Airbnb’s executives also understood customers’ fears about health and safety, so they introduced “Enhanced Cleaning” procedures and recommended hosts increase the time between guest stays. The changes were not mandatory, but hosts who adopted them were given a badge to display on their listings, thus conveying transparency and reassuring concerned customers.
Provide for Your People
When Airbnb laid off nearly 2,000 employees, 25% of its workforce, back in May, Chesky was praised for the humility and sincerity with which he addressed employees. But in addition to compassion, the company provided real help for laid-off employees. They were allowed to keep company-issued laptops and U.S. employees received a year of health insurance. Airbnb posted a talent directory of departing employees so other employers could tap them as potential hires. More recently the company reinstated its employee bonus program and has started to rehire laid-off employees.
It also provided for hosts, who are considered as much a part of the Airbnb team as employees are.
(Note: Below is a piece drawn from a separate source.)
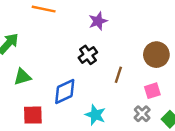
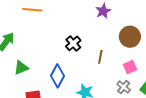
purple star: (98, 21) -> (103, 11), moved
blue diamond: (65, 92) -> (58, 76), turned -30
Early on, it pledged $250 million to help reimburse hosts for canceled stays and launched a $10 million fund to help them pay their mortgages. It just announced the creation of an endowment fund for giving hosts grants to cover educational support, safety tools, or aid in natural disasters.
Prioritize To Survive the Pandemic
History has shown that successful turnarounds are usually guided by a few key priorities. Chesky and the leaders at Airbnb directed their efforts on the core business, customer emotions, and employee needs. As a result, they’ve resurrected their rental inventory and future bookings and nearly doubled the company’s value; and Airbnb masterclass is now expected to become the most valuable hospitality firm in the world and one of the world’s 10 strongest brands. Adopt these survival strategies and they will become your success formula.